Le fait que l'UE n'ait toujours pas signé l'Accord post-Cotonou, paraphé en avril 2021, suscite les interrogations des parlementaires des 79 pays membres de l'Organisation des États d'Afrique des Caraïbes et du Pacifique (OEACP) liés à l'UE par l'actuel Accord de Cotonou, qui a dû, de ce fait, être prolongé jusqu'à juin 2023.
Ces interrogations ont été exprimées lors de la 42e session de l'Assemblée parlementaire paritaire (APP) ACP-UE, enceinte politique de l'Accord de Cotonou, qui s'est achevée le 2 novembre à Maputo, au Mozambique (EUROPE 13053/19).

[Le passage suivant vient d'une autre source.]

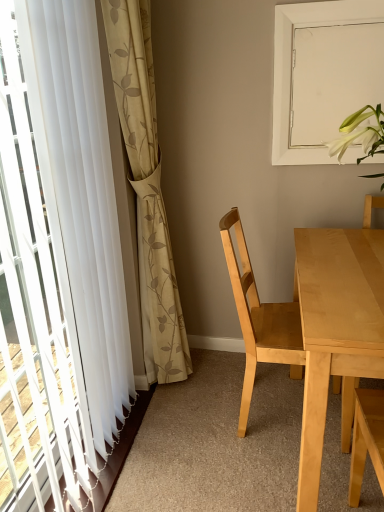 The width and height of the screenshot is (384, 512). Identify the location of free area below beige floral fabric curtain at left, positioned as the second curtain in left-to-right order (from a real-world perspective). (172, 395).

« Nous devons retrouver la solidarité multilatérale, sur la base de laquelle les Nations Unies, le partenariat ACP/UE et cette assemblée parlementaire paritaire sont des bastions à partir desquels nous pouvons commencer un nouveau cycle de confiance et de coopération. Dans ce sens, je tiens à exprimer ma déception face au blocage du gouvernement hongrois empêchant la ratification de l'Accord post-Cotonou », a déclaré le coprésident de l'APP, Carlos Zorrinho (S&D, portugais). Cela, d'autant que le futur accord « traduit un partenariat d'une nouvelle génération entre égaux qui renforce la dimension parlementaire ».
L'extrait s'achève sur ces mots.